Gobierno amanece parcialmente cerrado

Poco después de la medianoche, la directora de presupuesto de la Casa Blanca, Sylvia Burwell, emitió una ordenanza a las agencias del gobierno de “ejecutar los planes para un cierre ordenado”.

El Capitolio fotografiado a través de una cadena, simbolizando el cierre del gobierno (Reuters)
El Capitolio fotografiado a través de una cadena, simbolizando el cierre del gobierno (Reuters)

El gobierno de Estados Unidos ha quedado parcialmente inactivo luego que las dos cámaras del Congreso no pudieron ponerse de acuerdo en un presupuesto para el país que debió haberse aprobado antes del comienzo del nuevo año fiscal, que ha comenzado este martes.

Ayer, en tres ocasiones la Cámara de Representantes dominada por los republicanos aprobó un presupuesto que incluía una cláusula para  posponer la entrada en vigencia de la ley de Protección de pacientes y cuidados de salud accesibles, la ley insignia del presidente Barack Obama, también conocida como Obamacare. Y las tres veces, el Senado controlado por los demócratas rechazó esa pieza minutos más tarde.

Poco después de la medianoche, la directora de presupuesto de la Casa Blanca, Sylvia Burwell, emitió una ordenanza a las agencias del gobierno de “ejecutar los planes para un cierre ordenado”.

La medida significa que un estimado de 800.000 empleados federales se van a quedar en casa. Entre las oficinas cerradas se incluye el Servicio de Parques Nacionales, las agencias de seguridad de tránsito y los empleados civiles del Departamento de Defensa. Los agentes de la Seguridad Interior y los agentes fronterizos seguirán trabajando, al igual que otras agencias de seguridad.

En un comunicado divulgado en las primeras horas del martes, el presidente Obama dijo que los miembros del ejército estadounidense seguirán de alta y continuarán las operaciones militares como las que se realizan en Afganistán.
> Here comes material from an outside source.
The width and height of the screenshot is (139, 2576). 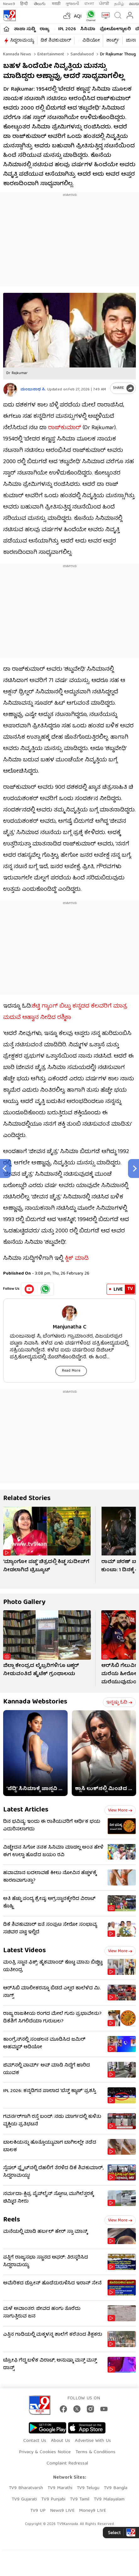 What do you see at coordinates (67, 2463) in the screenshot?
I see `Complaint Redressal` at bounding box center [67, 2463].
El mandatario se comprometió a firmar la ley que asegura que los militares recibirán su pago a tiempo.

Obama también prometió continuar trabajando con el Congreso para reabrir el gobierno, pese a que en una entrevista con la radio pública NPR, reiteró que “absolutamente, no voy a negociar” y que no va a posponer la entrada en vigencia de la ley de salud, el verdadero corazón de la disputa.

Los republicanos se quejaron de la actitud del presidente. El senador John Cornyn acusó a Obama de ser “absolutamente alérgico a hacer su trabajo”.

“Sabemos que el presidente ha estado ansioso por negociar con el presidente de Irán sobre un asunto muy serio, las aspiraciones nucleares de Irán, pero no está dispuesto a conversar con el presidente de la Cámara de Representantes o con el liderazgo republicano en el Senado”, añadió Cornyn.